The Covid-19 vaccine developed by AstraZeneca and the University of Oxford sar subjected to a new experimentation. The preliminary data on phase III communicated with great clamor by the company have in fact raised perplexities in the international scientific community and the new experiment will help to clarify the effectiveness of the vaccine. Now that we have found what appears to be a better efficacy we need to validate it, so we have to do a further study said managing director Pascal Soriot in an interview with Bloomberg, the first since the data were released. Soriot added that another international study is likely to be done, but this could be faster because we know the efficacy is high, so we need fewer patients. The situation is complex and makes us understand how delicate the validation of vaccines is, with respect to which there is enormous expectation (and political and economic pressure).
AstraZeneca and University of Oxford was the third to be announced, after the discoveries of Pfizer and Moderna. And it immediately aroused a lot of interest because it costs much less than the others (less than 3 euros) and much easier to store, two crucial aspects for the management of the epidemic. But the company’s admission that a random mistake led to changes in the expected dosage raised the first doubts.
AstraZeneca / Oxford gets a bad mark for transparency and rigor when it comes to the vaccine trial results they reported. Not like with Pfizer or Moderna, for which we had protocols in advance and a pre-specified primary analysis was reported wrote Natalie E. Dean on Twitter, a professor of Biostatistics at the University of Florida who deals in particular with how vaccine validation studies are organized. Dean lamented the absence of a single protocol for vaccine testing in different areas of the world and the lack of information on how to monitor.

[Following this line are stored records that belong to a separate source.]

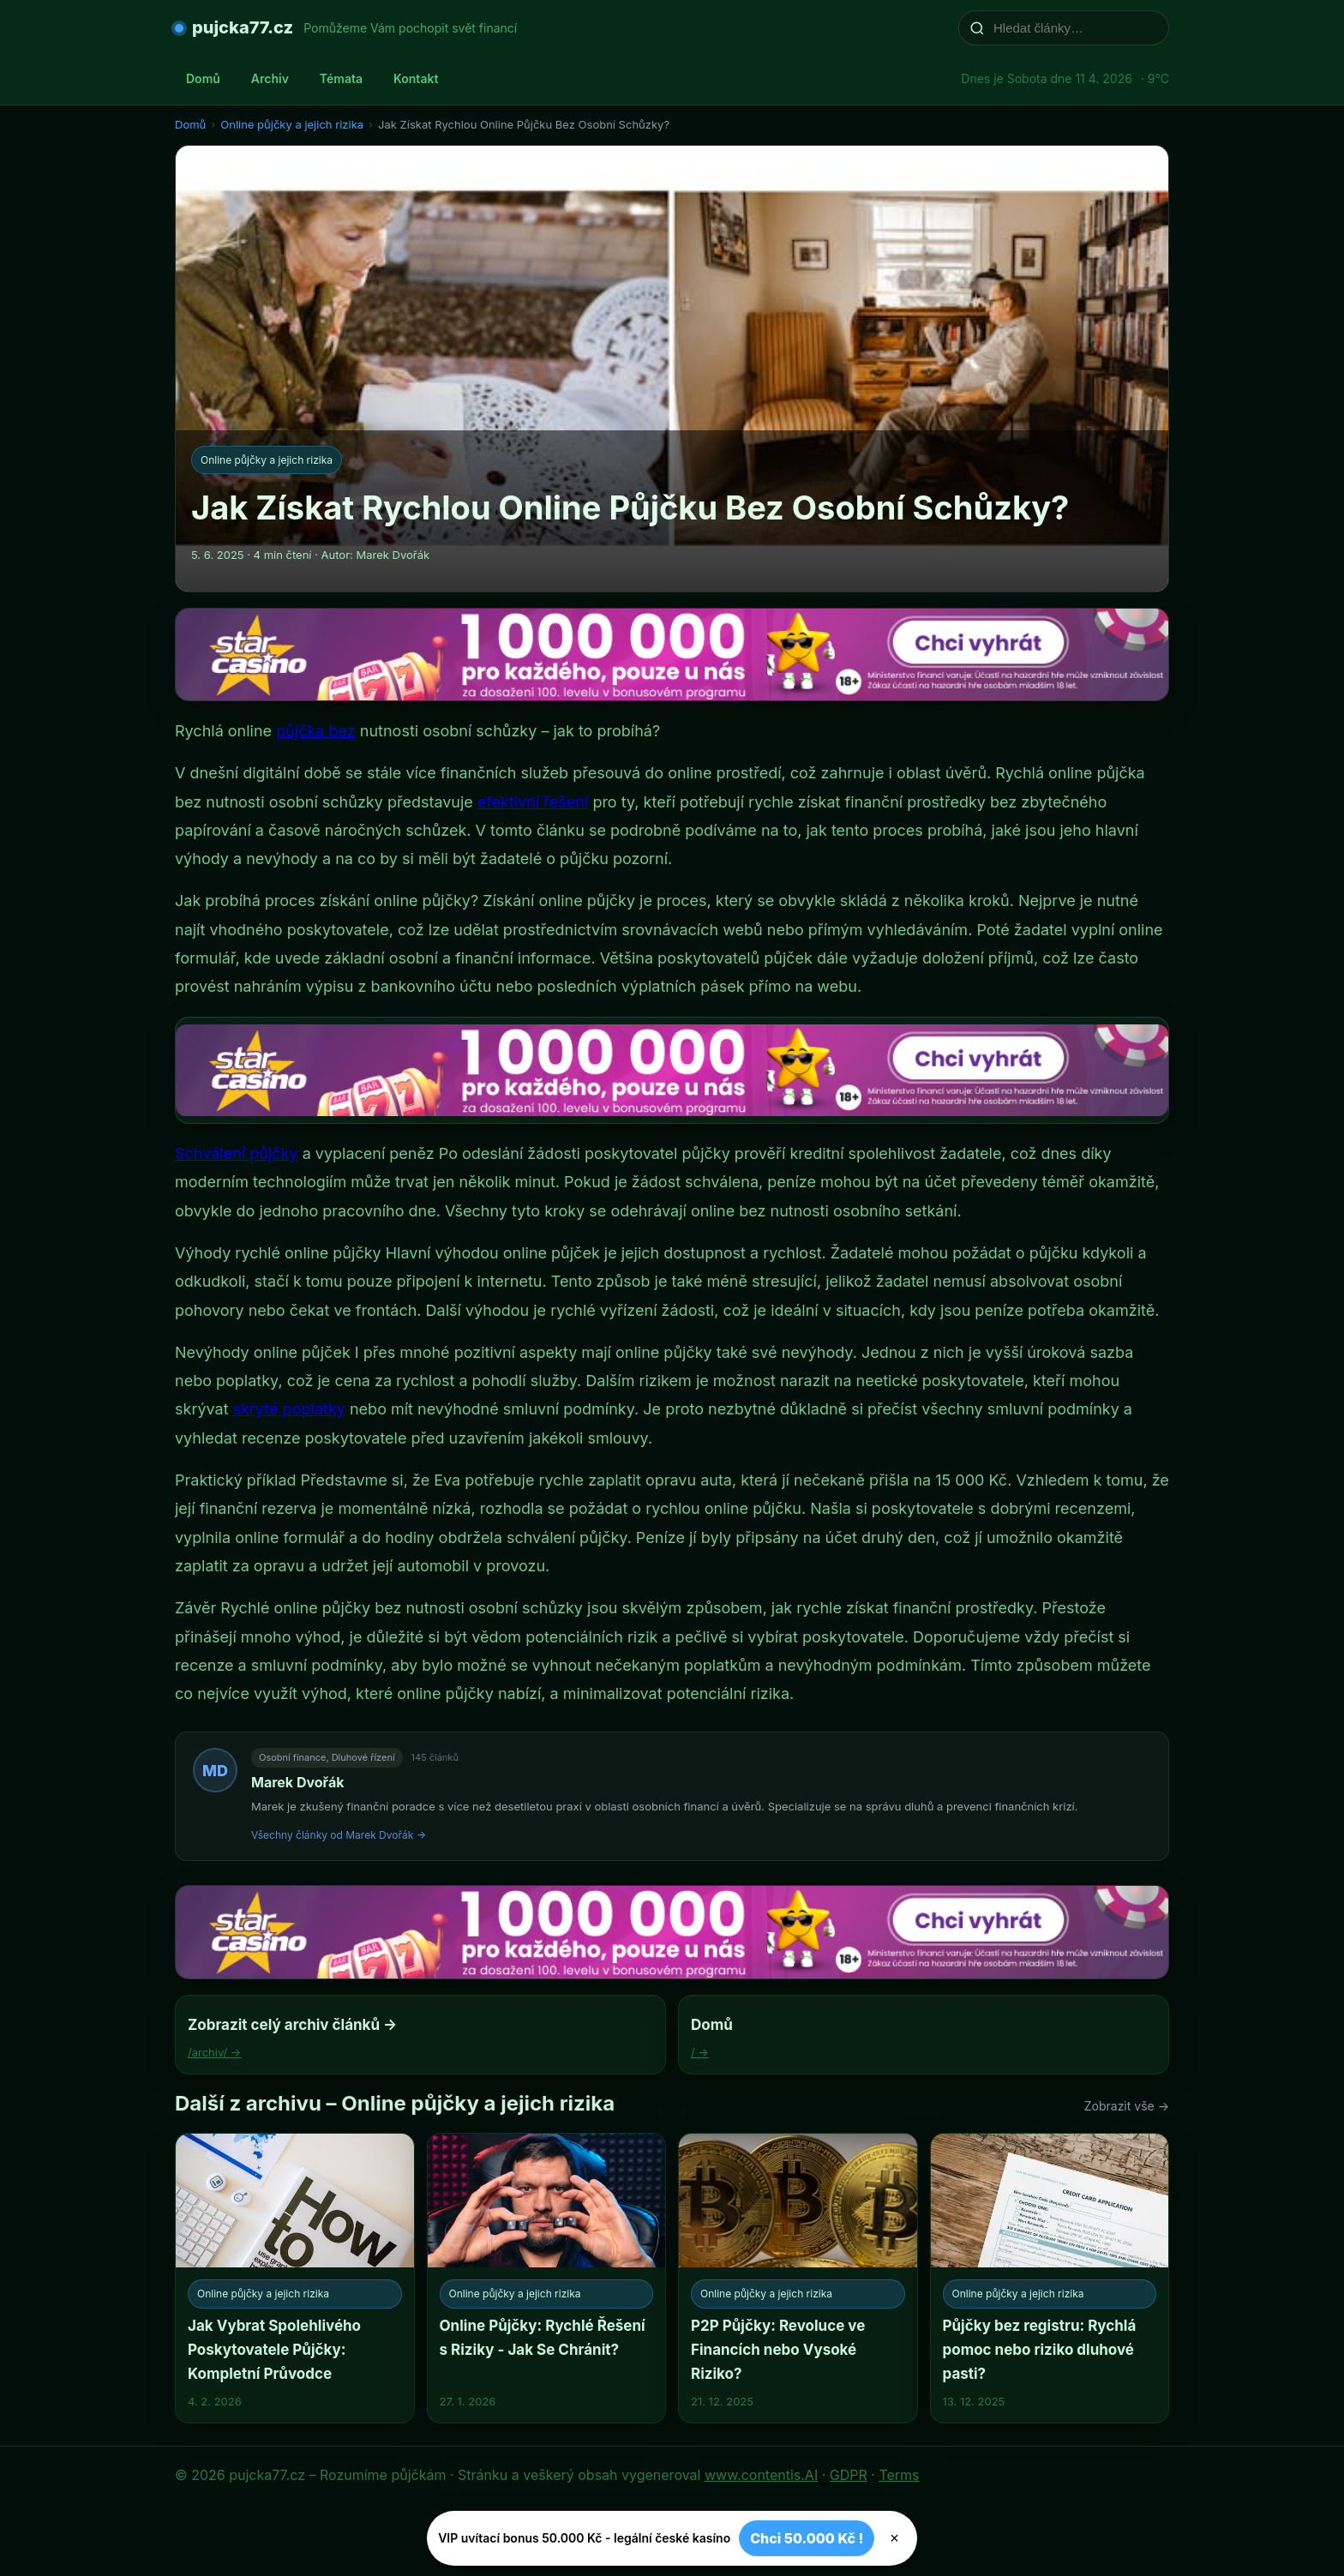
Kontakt (415, 78)
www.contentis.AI (761, 2474)
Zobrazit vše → (1126, 2106)
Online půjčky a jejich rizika (291, 124)
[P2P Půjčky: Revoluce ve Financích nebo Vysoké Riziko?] (798, 2278)
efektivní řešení (532, 802)
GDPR (848, 2474)
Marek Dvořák (297, 1782)
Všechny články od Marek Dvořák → (338, 1834)
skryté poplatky (289, 1409)
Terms (899, 2474)
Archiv (270, 78)
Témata (341, 78)
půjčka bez (316, 731)
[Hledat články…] (1075, 28)
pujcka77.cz (242, 27)
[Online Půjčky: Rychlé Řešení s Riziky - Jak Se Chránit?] (547, 2278)
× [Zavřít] (894, 2538)
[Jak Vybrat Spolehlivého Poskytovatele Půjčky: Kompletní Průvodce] (295, 2278)
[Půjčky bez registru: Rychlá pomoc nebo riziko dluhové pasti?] (1050, 2278)
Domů (203, 78)
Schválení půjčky (236, 1153)
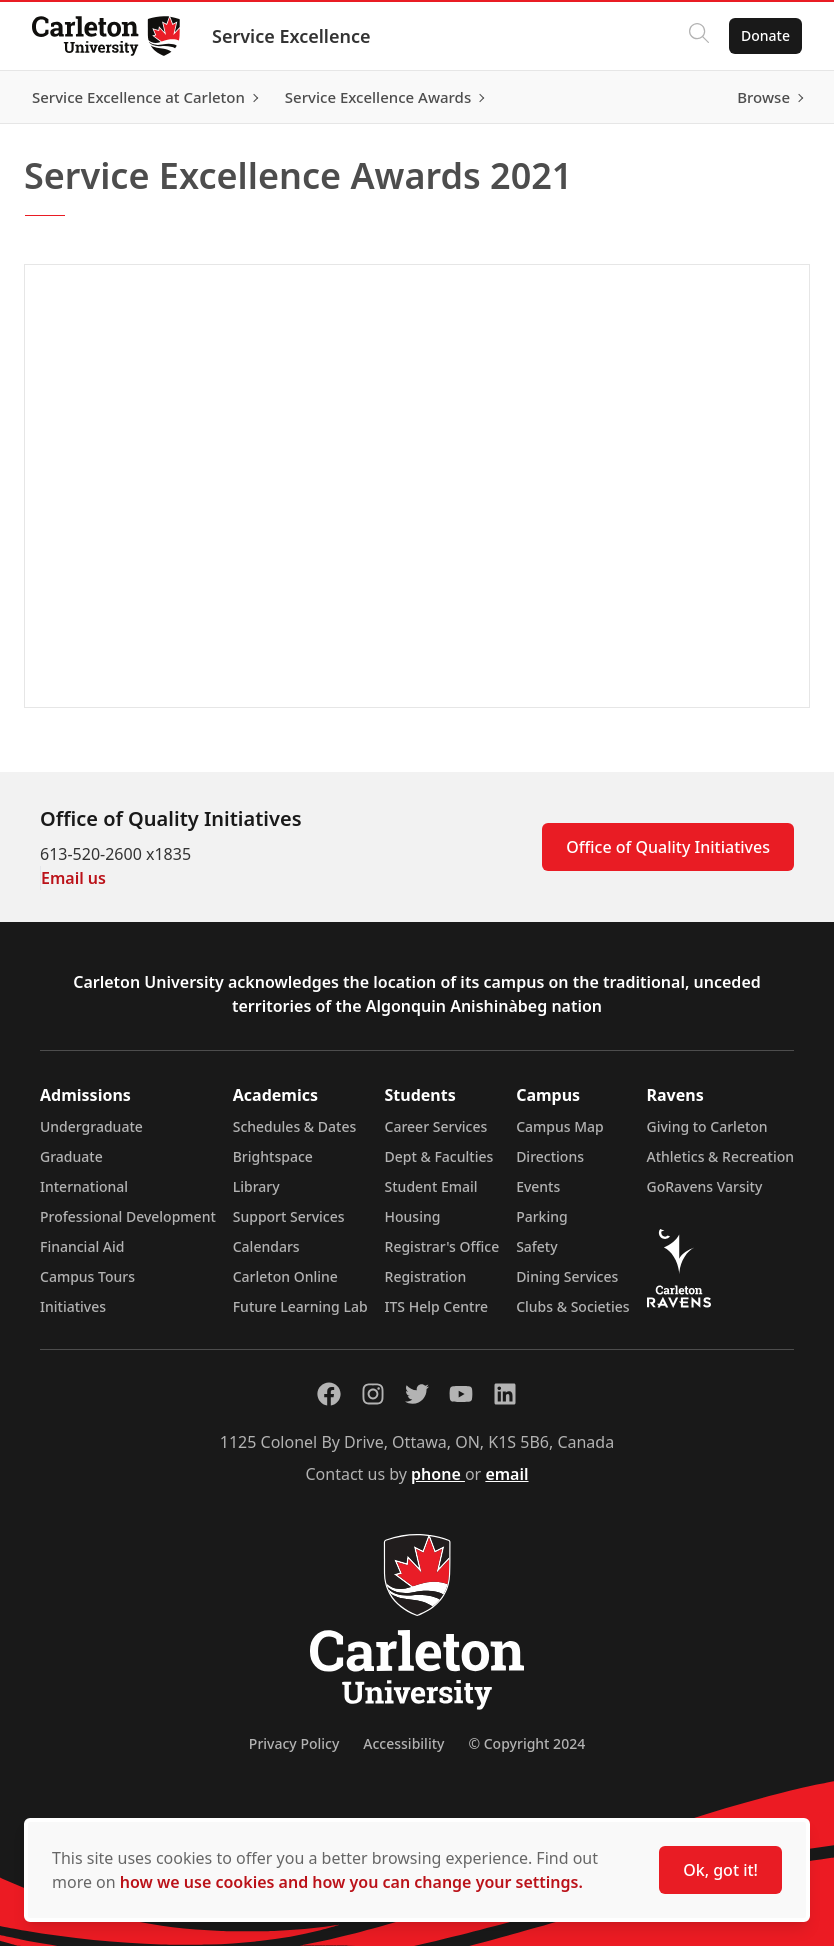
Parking (542, 1216)
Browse (763, 97)
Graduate (71, 1156)
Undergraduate (91, 1126)
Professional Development (128, 1216)
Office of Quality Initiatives (668, 847)
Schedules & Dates (295, 1126)
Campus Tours (87, 1276)
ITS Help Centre (437, 1306)
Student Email (431, 1186)
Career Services (436, 1126)
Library (256, 1186)
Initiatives (73, 1306)
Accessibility (403, 1743)
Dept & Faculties (439, 1156)
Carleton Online (285, 1276)
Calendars (266, 1246)
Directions (550, 1156)
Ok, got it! (720, 1870)
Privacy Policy (294, 1743)
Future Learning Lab (300, 1306)
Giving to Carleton (707, 1126)
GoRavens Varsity (705, 1186)
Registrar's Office (442, 1246)
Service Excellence (291, 36)
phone (438, 1474)
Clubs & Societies (572, 1306)
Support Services (289, 1216)
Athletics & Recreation (720, 1156)
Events (538, 1186)
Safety (537, 1246)
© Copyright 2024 (526, 1743)
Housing (413, 1216)
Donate (765, 35)
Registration (426, 1276)
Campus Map (560, 1126)
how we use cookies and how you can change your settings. (351, 1882)
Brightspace (273, 1156)
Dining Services (567, 1276)
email (506, 1474)
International (84, 1186)
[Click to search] (699, 36)
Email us (73, 878)
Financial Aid (82, 1246)
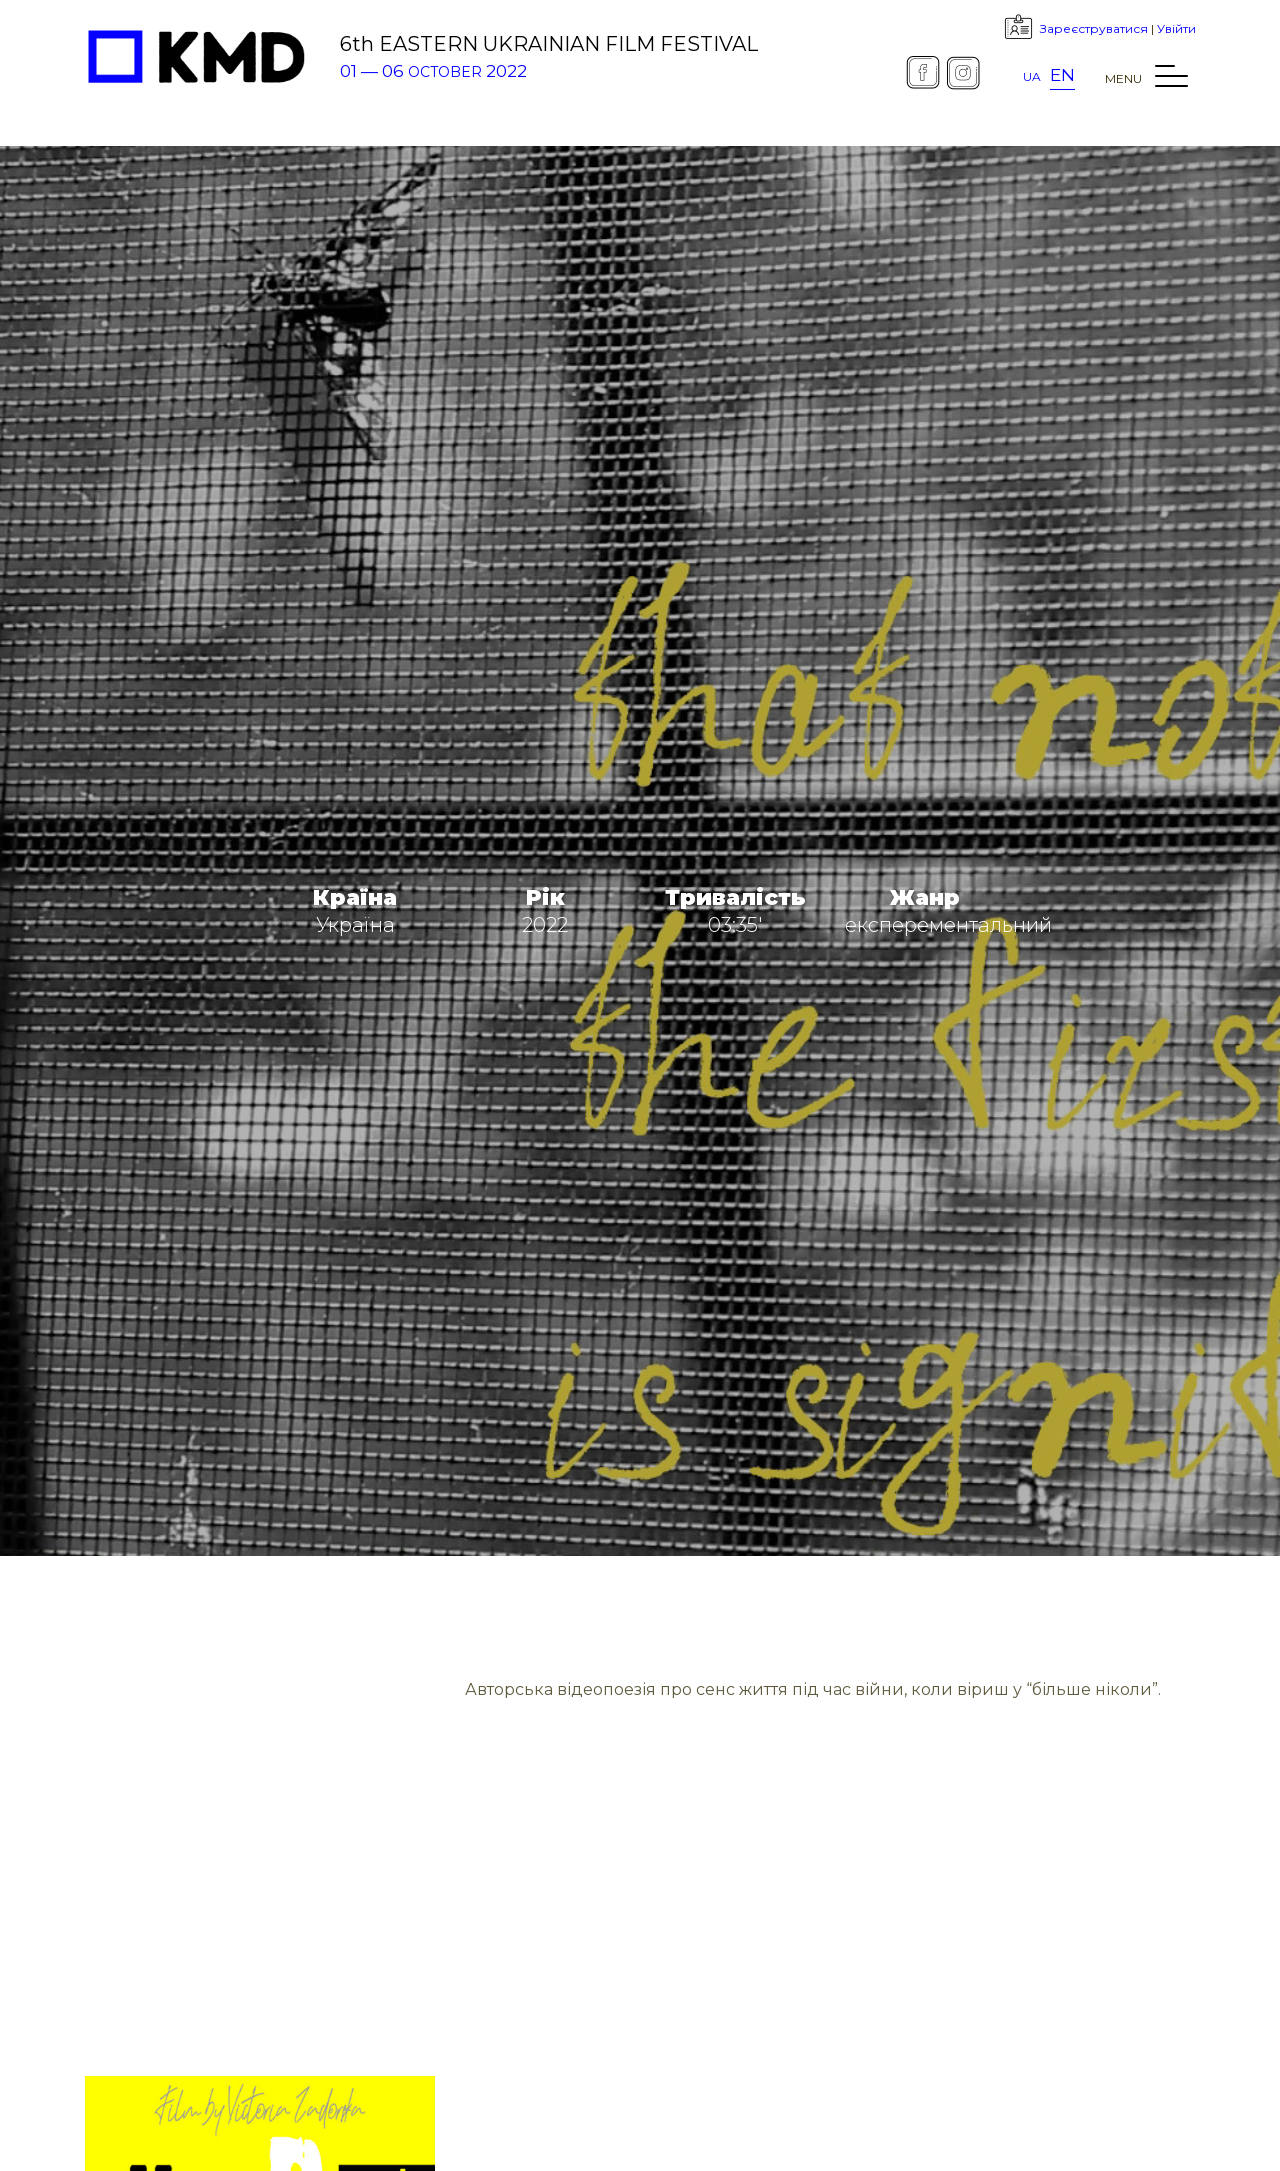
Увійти (1176, 28)
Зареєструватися (1094, 28)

Scientists and industry experts said the error and a host of other irregularities and omissions in the way AstraZeneca initially disclosed the data eroded their confidence in the reliability of the results – explains the New York Times -. U.S. medical officials noted the results were unclear. It was the head of the federal vaccine initiative (not the company) who first revealed that the most promising results from the vaccine did not match older people’s data. The reference to Moncef Slaoui, chief scientific advisor to the US government’s Operation Warp Speed program.
In fact, at first, Astrazeneca and the University of Oxford stated that a lower starting dose of the vaccine, followed by a full dose, produced a 90% efficacy rate in a smaller group of participants, compared to 62% for two doses. complete. A day after the data was presented, the head of the US vaccination program known as Operation Warp Speed said that the regimen showing the highest level of efficacy been tested in a younger population Bloomberg explains. Moreover, AstraZeneca held confidential meetings in which it communicated more test data to financial analysts and experts and medical officials, but he never shared them publicly. All this, according to the Nyt, reduces the likelihood of an early authorization for the vaccine in the United States. Hence, probably, the choice of AstraZeneca, whose shares have started to lose on the stock exchange, to carry out a further targeted experimentation. The company’s chief executive only told Bloomberg not to expect the new trial to delay vaccine approval in the UK and the European Union but that authorization from the US Food and Drug Administration may take longer.
The decision to repeat the trial is good news. It means scrutiny by the global scientific community has worked: at the base is the sharing of knowledge, as the basis of the collective progress of humanity. It is essential not to be in a hurry and to authorize the use of vaccines only on the basis of correct and complete data. We cannot settle for anything less.